The biggest problem with commonly dispensed advice is that it almost always suffers from selection bias. People will tell you things like, “Everyone who’s ever achieved their dreams put it all on the line.” Okay fine, but that doesn’t mean that everyone who put it all on the line achieved their dreams. You just don’t hear from the vast majority of people who crashed and burned. Such advice wouldn’t sound so good if you knew how many people took their best shot and ended up losing everything, would it?
When it comes to business theories, things like lean, scrum, social media, and most other fads aren’t technically wrong. In fact, most of them have a lot to offer that is right. The danger comes from dogmatic Kool-aid drinking practitioners, who would have you believe that their particular business religion is the universal gospel. If their methods really were a guaranteed path to success and universally applicable, wouldn’t they have used those methods to start multiple successful billion dollar companies? It just doesn’t hold up.

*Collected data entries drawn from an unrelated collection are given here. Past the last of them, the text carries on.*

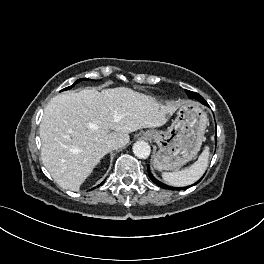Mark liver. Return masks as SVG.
<instances>
[{
    "label": "liver",
    "instance_id": "obj_1",
    "mask_svg": "<svg viewBox=\"0 0 264 264\" xmlns=\"http://www.w3.org/2000/svg\"><path fill=\"white\" fill-rule=\"evenodd\" d=\"M177 108L125 87L59 94L45 107L39 128L43 165L62 188L78 191L107 153L106 142L124 147L129 133L161 127Z\"/></svg>",
    "mask_w": 264,
    "mask_h": 264
}]
</instances>
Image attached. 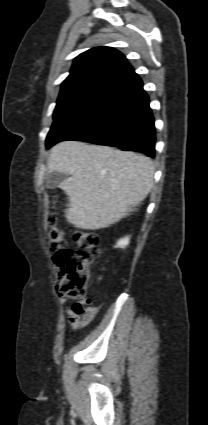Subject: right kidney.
I'll use <instances>...</instances> for the list:
<instances>
[{
  "label": "right kidney",
  "mask_w": 208,
  "mask_h": 425,
  "mask_svg": "<svg viewBox=\"0 0 208 425\" xmlns=\"http://www.w3.org/2000/svg\"><path fill=\"white\" fill-rule=\"evenodd\" d=\"M129 240H130L129 236H127V237H125V238L120 239V240L117 242L116 247H119V248H125V247L129 244Z\"/></svg>",
  "instance_id": "obj_1"
}]
</instances>
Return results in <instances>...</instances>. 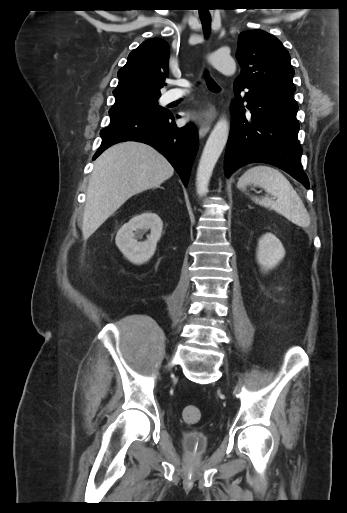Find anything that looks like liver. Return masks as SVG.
<instances>
[{"label":"liver","mask_w":347,"mask_h":513,"mask_svg":"<svg viewBox=\"0 0 347 513\" xmlns=\"http://www.w3.org/2000/svg\"><path fill=\"white\" fill-rule=\"evenodd\" d=\"M174 174L166 158L148 144L125 141L105 150L89 179L82 234L87 239L129 198L159 187Z\"/></svg>","instance_id":"1"}]
</instances>
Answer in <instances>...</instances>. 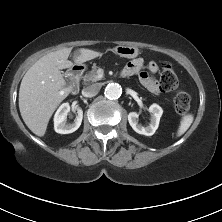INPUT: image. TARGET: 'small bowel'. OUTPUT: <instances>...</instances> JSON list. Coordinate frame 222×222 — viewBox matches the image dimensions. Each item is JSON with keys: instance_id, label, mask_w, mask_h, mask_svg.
Segmentation results:
<instances>
[{"instance_id": "1", "label": "small bowel", "mask_w": 222, "mask_h": 222, "mask_svg": "<svg viewBox=\"0 0 222 222\" xmlns=\"http://www.w3.org/2000/svg\"><path fill=\"white\" fill-rule=\"evenodd\" d=\"M144 60L142 58H136L130 61L123 69L124 76L137 75L140 83L147 88L153 94H160L161 88L159 82L152 77L158 71V65L156 62L151 61L146 65L144 70Z\"/></svg>"}]
</instances>
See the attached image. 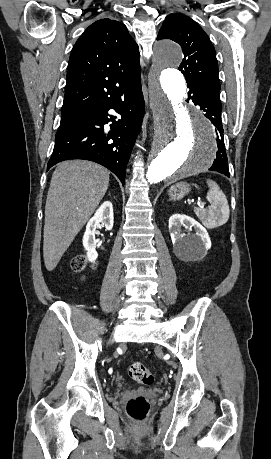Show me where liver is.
<instances>
[{
	"label": "liver",
	"mask_w": 271,
	"mask_h": 459,
	"mask_svg": "<svg viewBox=\"0 0 271 459\" xmlns=\"http://www.w3.org/2000/svg\"><path fill=\"white\" fill-rule=\"evenodd\" d=\"M106 168L86 160L61 162L51 178L45 206L43 257L46 269L59 263L108 190Z\"/></svg>",
	"instance_id": "1"
}]
</instances>
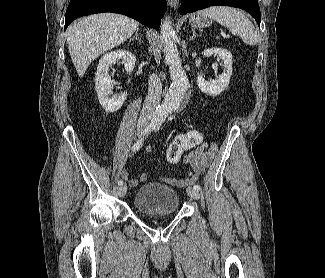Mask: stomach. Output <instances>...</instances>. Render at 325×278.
I'll use <instances>...</instances> for the list:
<instances>
[{
    "label": "stomach",
    "mask_w": 325,
    "mask_h": 278,
    "mask_svg": "<svg viewBox=\"0 0 325 278\" xmlns=\"http://www.w3.org/2000/svg\"><path fill=\"white\" fill-rule=\"evenodd\" d=\"M189 23L193 28H203L209 25L210 22L204 16L193 14L189 19Z\"/></svg>",
    "instance_id": "1"
}]
</instances>
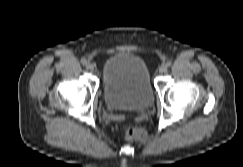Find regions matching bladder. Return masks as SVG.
I'll return each instance as SVG.
<instances>
[{"label": "bladder", "instance_id": "31cf9c89", "mask_svg": "<svg viewBox=\"0 0 243 167\" xmlns=\"http://www.w3.org/2000/svg\"><path fill=\"white\" fill-rule=\"evenodd\" d=\"M103 98L111 109L144 111L152 107L154 92L146 62L130 52H117L103 65Z\"/></svg>", "mask_w": 243, "mask_h": 167}]
</instances>
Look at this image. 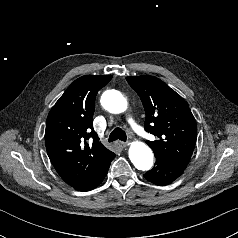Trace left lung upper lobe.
<instances>
[{
	"mask_svg": "<svg viewBox=\"0 0 238 238\" xmlns=\"http://www.w3.org/2000/svg\"><path fill=\"white\" fill-rule=\"evenodd\" d=\"M129 85L145 109V130L158 137L147 141L155 157L188 163L197 139V125L187 102L162 80L153 76H130Z\"/></svg>",
	"mask_w": 238,
	"mask_h": 238,
	"instance_id": "obj_1",
	"label": "left lung upper lobe"
}]
</instances>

Many people think that being skeptical is the same as being grumpy or pessimistic. This isn’t true at all. Skepticism is simply a matter of questioning things. We would all do well to question everything, including ourselves.
If you ever meet someone who claims that their beliefs or methods are the absolute truth, or if you yourself ever feel like you have everything figured out, remember the famous Bertrand Russell quote, “The fundamental cause of trouble in the world is that the stupid are cocksure while the intelligent are full of doubt.”